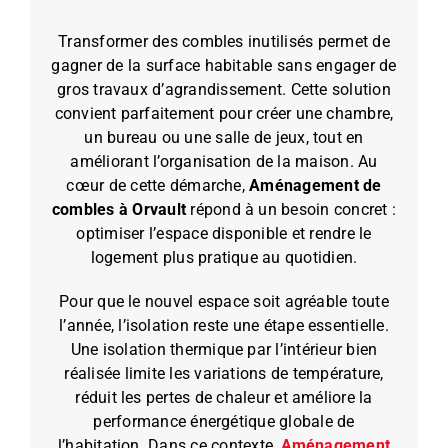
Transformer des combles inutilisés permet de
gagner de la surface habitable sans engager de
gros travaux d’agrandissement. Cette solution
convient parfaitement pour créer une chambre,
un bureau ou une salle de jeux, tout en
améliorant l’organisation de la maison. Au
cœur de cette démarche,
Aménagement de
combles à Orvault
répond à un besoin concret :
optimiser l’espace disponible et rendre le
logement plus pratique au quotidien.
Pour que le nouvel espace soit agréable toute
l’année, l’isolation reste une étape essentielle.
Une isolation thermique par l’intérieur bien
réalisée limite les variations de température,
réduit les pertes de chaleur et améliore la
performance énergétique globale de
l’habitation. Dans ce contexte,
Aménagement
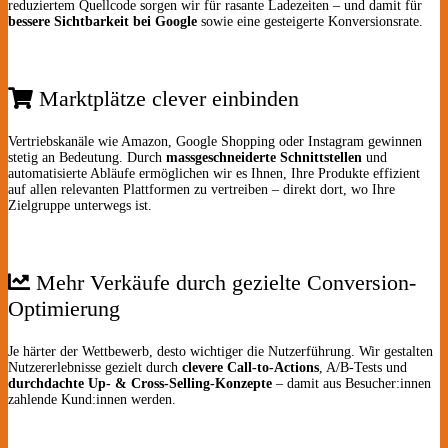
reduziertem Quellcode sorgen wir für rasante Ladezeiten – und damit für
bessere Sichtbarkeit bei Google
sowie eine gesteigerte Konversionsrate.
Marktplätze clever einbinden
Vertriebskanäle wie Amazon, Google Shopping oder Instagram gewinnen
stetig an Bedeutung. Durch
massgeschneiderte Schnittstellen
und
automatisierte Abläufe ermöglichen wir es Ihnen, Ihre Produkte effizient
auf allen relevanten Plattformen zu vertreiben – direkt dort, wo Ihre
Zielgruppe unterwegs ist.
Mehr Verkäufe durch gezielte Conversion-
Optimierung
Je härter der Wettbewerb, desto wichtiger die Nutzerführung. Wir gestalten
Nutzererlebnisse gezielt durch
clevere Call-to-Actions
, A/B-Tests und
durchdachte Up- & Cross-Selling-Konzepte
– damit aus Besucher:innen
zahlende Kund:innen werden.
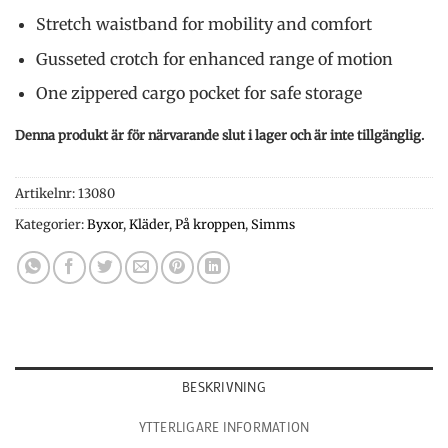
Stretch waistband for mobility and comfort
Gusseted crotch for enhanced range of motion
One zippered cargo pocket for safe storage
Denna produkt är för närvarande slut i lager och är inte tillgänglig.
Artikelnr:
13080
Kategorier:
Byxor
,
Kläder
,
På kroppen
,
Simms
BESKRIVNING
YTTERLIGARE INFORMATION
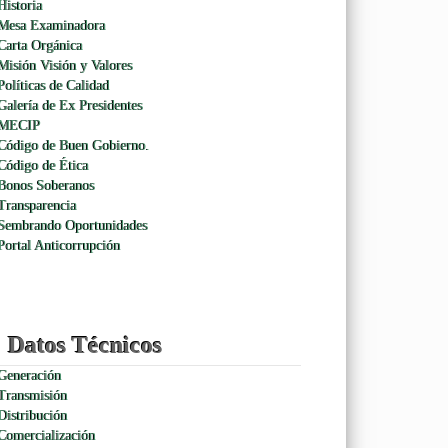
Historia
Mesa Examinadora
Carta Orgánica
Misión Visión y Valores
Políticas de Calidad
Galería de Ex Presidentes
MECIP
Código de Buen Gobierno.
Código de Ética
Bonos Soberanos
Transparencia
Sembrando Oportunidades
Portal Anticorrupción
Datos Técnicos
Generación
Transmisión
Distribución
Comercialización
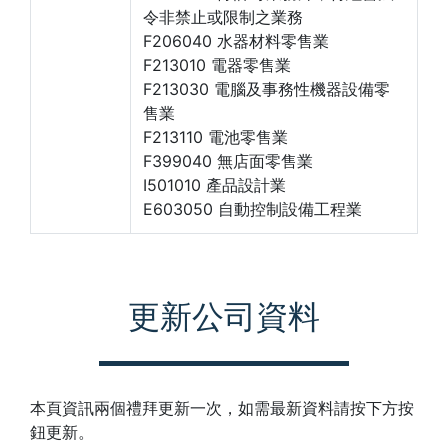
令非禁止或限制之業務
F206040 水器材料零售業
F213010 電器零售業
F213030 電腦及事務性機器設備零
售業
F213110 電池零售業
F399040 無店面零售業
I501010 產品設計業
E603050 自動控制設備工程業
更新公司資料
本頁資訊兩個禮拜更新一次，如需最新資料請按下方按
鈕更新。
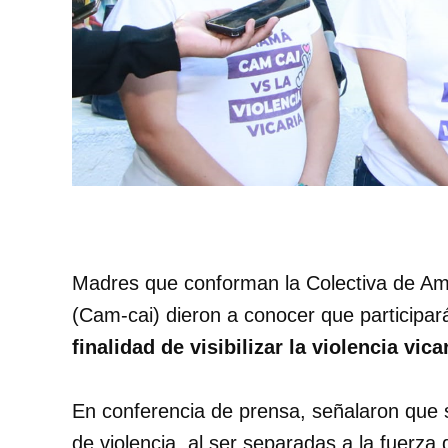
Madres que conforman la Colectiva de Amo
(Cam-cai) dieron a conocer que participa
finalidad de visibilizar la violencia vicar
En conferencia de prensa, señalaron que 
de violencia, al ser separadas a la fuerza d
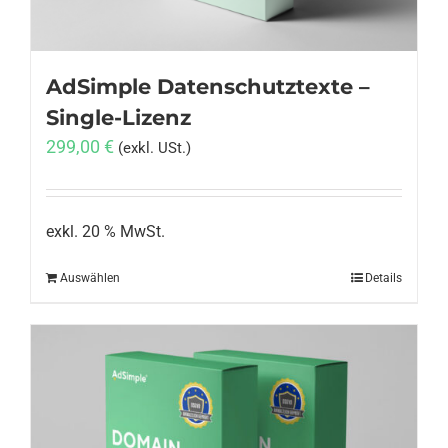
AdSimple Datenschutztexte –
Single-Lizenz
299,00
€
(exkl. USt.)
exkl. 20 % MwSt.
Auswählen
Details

##############################

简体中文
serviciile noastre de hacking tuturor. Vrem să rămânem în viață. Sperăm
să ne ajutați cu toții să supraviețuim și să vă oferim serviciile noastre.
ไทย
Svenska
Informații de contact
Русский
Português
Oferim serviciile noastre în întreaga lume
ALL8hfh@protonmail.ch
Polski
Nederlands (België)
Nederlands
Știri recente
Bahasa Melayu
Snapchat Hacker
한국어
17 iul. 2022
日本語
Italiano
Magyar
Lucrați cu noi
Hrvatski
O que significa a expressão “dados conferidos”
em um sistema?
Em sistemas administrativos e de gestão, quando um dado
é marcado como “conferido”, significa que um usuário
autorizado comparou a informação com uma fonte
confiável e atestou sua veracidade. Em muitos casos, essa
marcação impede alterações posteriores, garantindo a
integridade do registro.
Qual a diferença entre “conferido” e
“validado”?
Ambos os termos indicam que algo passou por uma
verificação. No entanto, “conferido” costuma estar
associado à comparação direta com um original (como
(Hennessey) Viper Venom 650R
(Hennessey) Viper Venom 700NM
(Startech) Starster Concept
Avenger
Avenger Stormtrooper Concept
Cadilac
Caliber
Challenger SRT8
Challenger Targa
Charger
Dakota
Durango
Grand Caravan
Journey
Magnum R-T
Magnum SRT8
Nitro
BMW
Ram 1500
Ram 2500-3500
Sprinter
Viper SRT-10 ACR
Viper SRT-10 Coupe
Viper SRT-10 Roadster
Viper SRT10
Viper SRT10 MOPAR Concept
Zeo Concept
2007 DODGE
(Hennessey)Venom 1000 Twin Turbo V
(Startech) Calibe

##############################

For each line of the listing that holds the word "Ihre", show that line.

automatisierte Abläufe ermöglichen wir es Ihnen, Ihre Produkte effizient
auf allen relevanten Plattformen zu vertreiben – direkt dort, wo Ihre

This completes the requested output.